§ **Problem description**
With the line containing "De Schumann resonantie wor" as the final line, restate exactly every line of the data below from the first one onward, and copy no pictures.

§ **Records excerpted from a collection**
——————
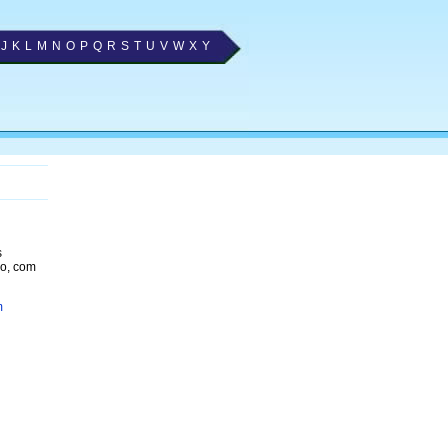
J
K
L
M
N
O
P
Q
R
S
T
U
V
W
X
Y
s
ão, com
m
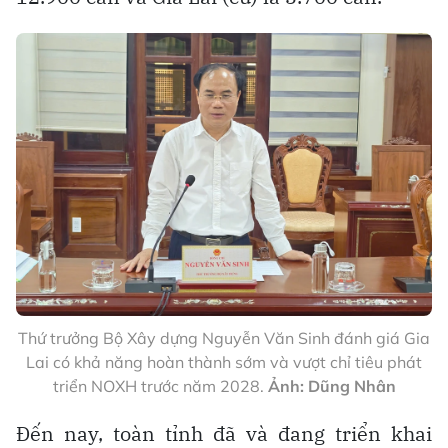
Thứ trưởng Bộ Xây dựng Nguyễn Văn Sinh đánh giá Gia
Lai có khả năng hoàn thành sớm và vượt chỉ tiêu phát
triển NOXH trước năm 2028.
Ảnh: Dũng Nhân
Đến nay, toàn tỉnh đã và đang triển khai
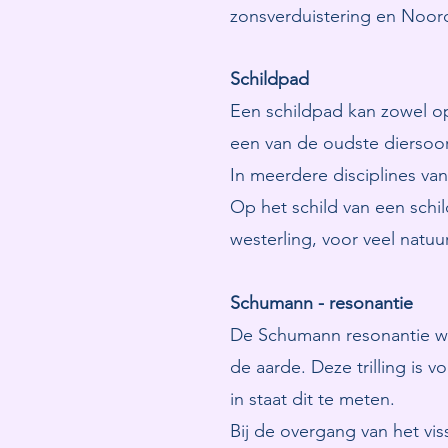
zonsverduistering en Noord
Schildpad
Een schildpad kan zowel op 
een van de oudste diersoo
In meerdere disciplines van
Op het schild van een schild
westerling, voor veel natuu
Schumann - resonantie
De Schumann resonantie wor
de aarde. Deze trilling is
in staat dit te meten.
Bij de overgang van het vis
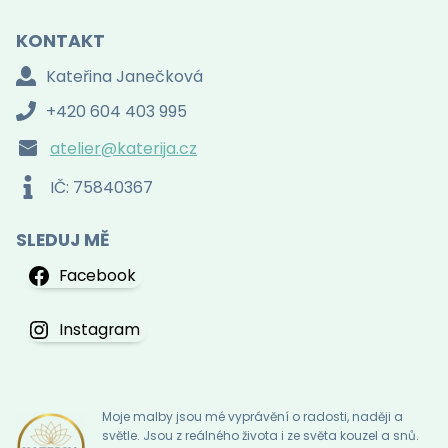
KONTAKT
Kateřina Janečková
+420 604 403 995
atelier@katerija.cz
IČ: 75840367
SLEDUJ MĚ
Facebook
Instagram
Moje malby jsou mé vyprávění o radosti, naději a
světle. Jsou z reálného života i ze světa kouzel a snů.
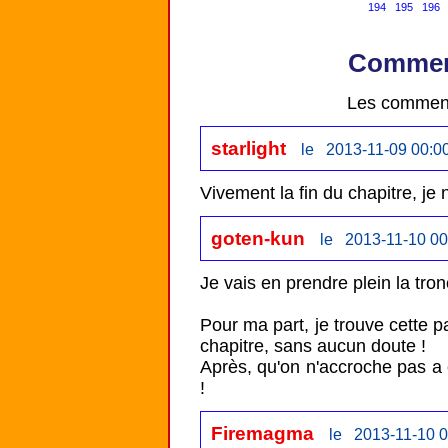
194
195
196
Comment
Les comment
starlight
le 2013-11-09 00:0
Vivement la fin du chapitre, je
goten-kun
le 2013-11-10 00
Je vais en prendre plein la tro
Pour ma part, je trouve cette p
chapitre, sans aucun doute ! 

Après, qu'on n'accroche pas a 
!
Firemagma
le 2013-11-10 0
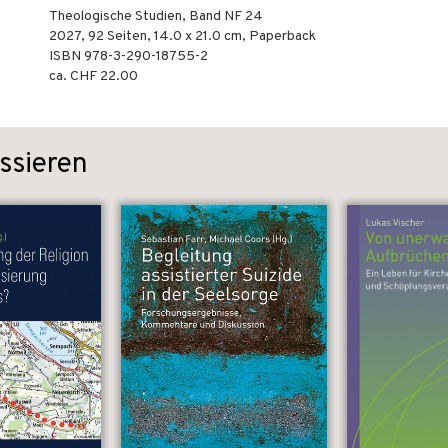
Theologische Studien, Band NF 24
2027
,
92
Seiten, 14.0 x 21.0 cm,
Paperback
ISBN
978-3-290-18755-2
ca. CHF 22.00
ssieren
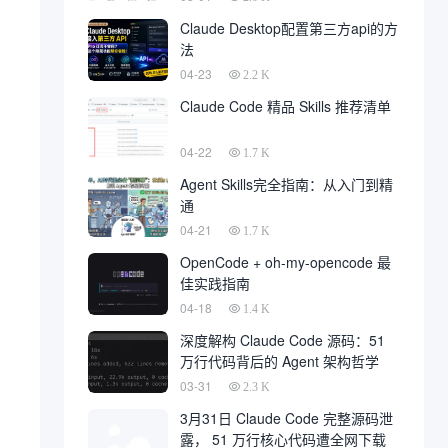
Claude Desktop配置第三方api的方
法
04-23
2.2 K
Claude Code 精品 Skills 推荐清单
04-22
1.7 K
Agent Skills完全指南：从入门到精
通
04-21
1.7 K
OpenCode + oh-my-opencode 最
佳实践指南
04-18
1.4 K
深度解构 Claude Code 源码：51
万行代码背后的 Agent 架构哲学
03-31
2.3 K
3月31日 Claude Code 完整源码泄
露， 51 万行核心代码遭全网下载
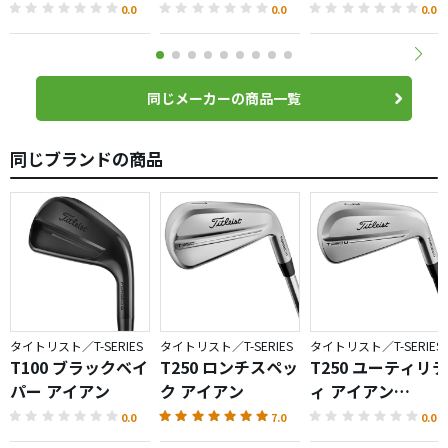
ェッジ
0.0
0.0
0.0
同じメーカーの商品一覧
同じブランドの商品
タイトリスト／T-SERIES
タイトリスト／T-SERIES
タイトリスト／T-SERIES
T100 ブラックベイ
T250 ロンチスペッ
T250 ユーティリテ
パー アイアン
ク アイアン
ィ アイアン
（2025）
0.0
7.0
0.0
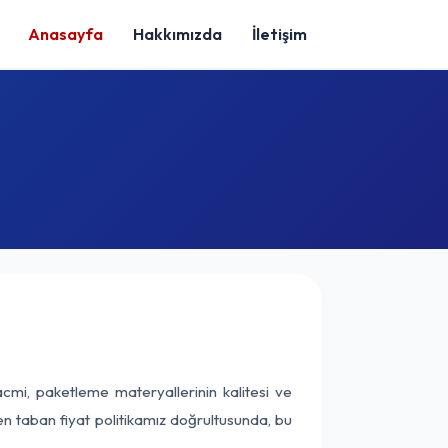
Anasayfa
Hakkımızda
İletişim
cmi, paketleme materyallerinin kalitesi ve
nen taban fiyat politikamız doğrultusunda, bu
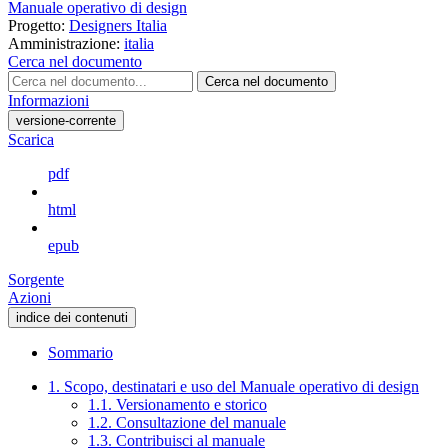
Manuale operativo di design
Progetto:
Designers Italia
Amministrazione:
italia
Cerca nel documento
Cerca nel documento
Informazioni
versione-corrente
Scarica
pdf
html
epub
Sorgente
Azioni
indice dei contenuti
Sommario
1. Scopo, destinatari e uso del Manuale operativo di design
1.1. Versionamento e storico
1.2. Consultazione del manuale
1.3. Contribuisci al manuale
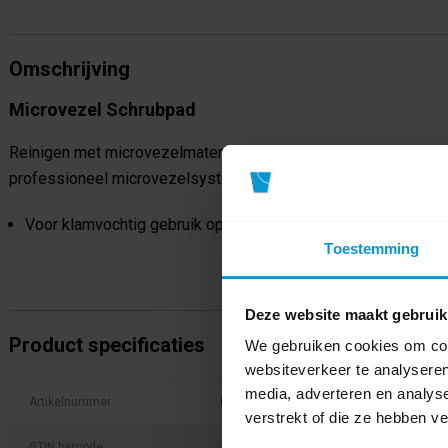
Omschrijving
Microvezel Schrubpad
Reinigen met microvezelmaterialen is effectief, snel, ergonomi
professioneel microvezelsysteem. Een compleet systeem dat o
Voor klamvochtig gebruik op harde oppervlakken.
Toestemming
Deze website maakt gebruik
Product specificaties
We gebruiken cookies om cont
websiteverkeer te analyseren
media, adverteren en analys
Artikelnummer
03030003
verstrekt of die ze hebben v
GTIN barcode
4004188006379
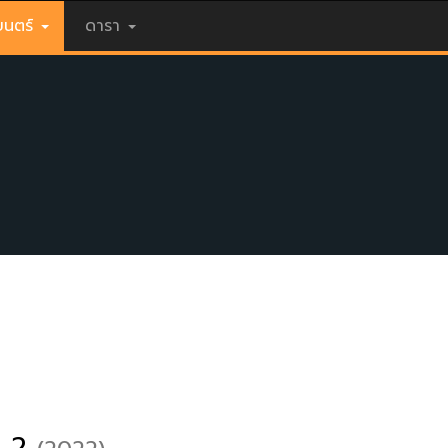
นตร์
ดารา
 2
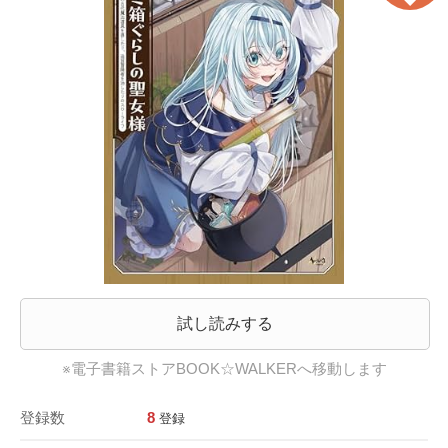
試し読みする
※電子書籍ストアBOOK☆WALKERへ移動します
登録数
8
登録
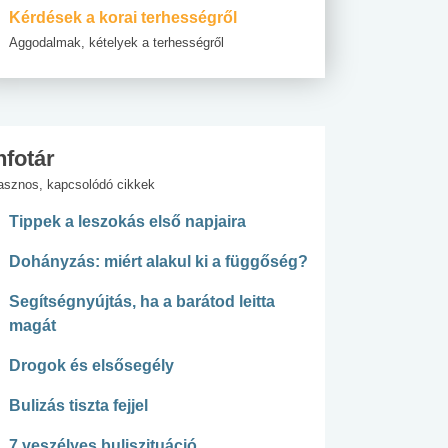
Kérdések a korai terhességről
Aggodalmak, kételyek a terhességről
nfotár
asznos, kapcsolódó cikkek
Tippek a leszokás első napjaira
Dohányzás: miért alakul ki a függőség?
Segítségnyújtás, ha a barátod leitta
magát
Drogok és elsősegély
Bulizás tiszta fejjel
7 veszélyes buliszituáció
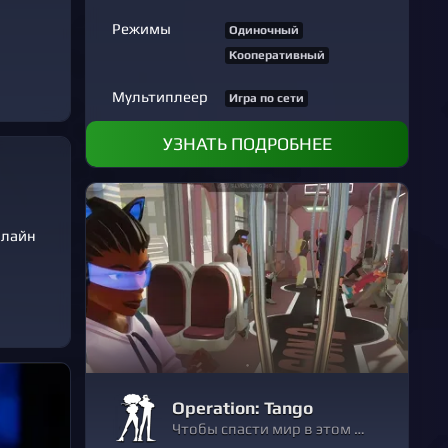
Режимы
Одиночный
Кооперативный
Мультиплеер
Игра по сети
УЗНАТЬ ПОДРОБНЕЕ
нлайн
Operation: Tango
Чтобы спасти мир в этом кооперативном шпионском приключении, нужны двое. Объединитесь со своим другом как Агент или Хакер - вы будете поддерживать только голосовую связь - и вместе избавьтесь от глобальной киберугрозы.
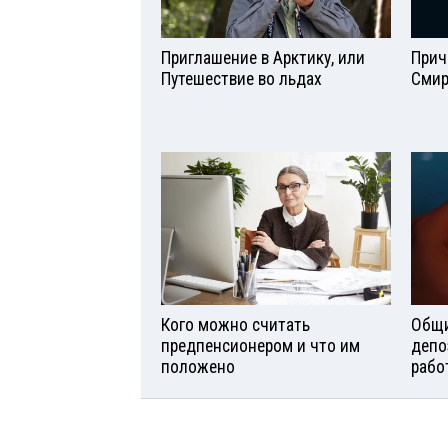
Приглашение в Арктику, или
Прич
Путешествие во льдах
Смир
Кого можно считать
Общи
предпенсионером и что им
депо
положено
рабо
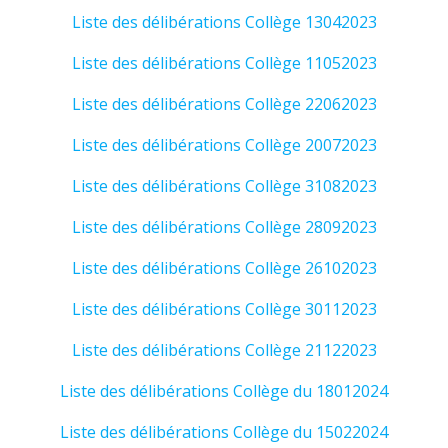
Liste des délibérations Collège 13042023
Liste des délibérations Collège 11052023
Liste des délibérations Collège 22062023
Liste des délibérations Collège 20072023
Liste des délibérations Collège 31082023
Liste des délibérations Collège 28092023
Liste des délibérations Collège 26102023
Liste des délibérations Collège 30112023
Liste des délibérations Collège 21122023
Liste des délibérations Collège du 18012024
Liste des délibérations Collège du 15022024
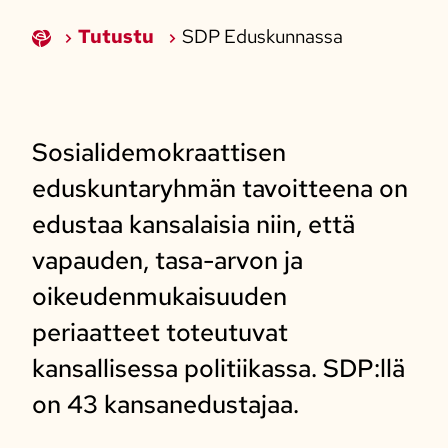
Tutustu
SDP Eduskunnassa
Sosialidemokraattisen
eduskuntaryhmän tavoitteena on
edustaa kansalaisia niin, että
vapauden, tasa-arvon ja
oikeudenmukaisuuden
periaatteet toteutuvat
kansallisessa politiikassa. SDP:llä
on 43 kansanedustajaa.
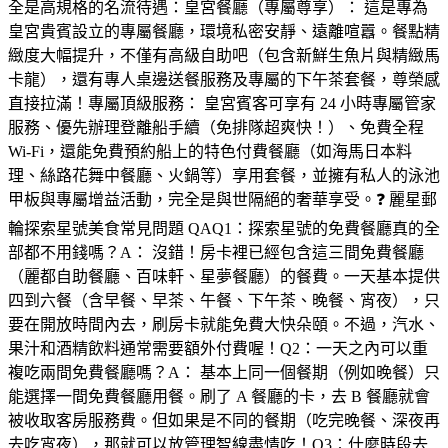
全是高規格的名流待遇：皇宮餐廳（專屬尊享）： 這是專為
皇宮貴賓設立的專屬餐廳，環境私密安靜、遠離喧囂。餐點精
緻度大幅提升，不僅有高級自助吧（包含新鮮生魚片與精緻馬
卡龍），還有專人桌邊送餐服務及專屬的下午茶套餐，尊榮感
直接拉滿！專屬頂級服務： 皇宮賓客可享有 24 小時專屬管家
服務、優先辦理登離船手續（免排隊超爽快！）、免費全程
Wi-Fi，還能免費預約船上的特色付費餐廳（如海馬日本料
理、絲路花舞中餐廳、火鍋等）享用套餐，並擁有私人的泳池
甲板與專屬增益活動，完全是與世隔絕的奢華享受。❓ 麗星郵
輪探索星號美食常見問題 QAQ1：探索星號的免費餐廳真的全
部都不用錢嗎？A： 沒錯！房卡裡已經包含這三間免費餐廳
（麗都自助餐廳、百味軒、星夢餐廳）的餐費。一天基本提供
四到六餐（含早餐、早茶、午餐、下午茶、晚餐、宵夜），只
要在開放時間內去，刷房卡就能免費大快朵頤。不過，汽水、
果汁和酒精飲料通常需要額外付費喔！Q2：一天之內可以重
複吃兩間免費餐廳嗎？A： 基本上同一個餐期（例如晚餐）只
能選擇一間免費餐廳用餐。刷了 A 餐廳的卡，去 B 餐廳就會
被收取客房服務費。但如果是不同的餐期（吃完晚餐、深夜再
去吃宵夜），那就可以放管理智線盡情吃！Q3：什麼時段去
——————
§ **Task response**
J
K
L
M
N
O
P
Q
R
S
T
U
V
W
X
Y
s
ão, com
m
Thứ trưởng Bộ Xây dựng Nguyễn Văn Sinh đánh giá Gia
Lai có khả năng hoàn thành sớm và vượt chỉ tiêu phát
triển NOXH trước năm 2028.
Ảnh: Dũng Nhân
Đến nay, toàn tỉnh đã và đang triển khai
zonsverduistering en Noord
Schildpad
Een schildpad kan zowel op 
een van de oudste diersoo
In meerdere disciplines van
Op het schild van een schild
westerling, voor veel natuu
Schumann - resonantie
De Schumann resonantie wor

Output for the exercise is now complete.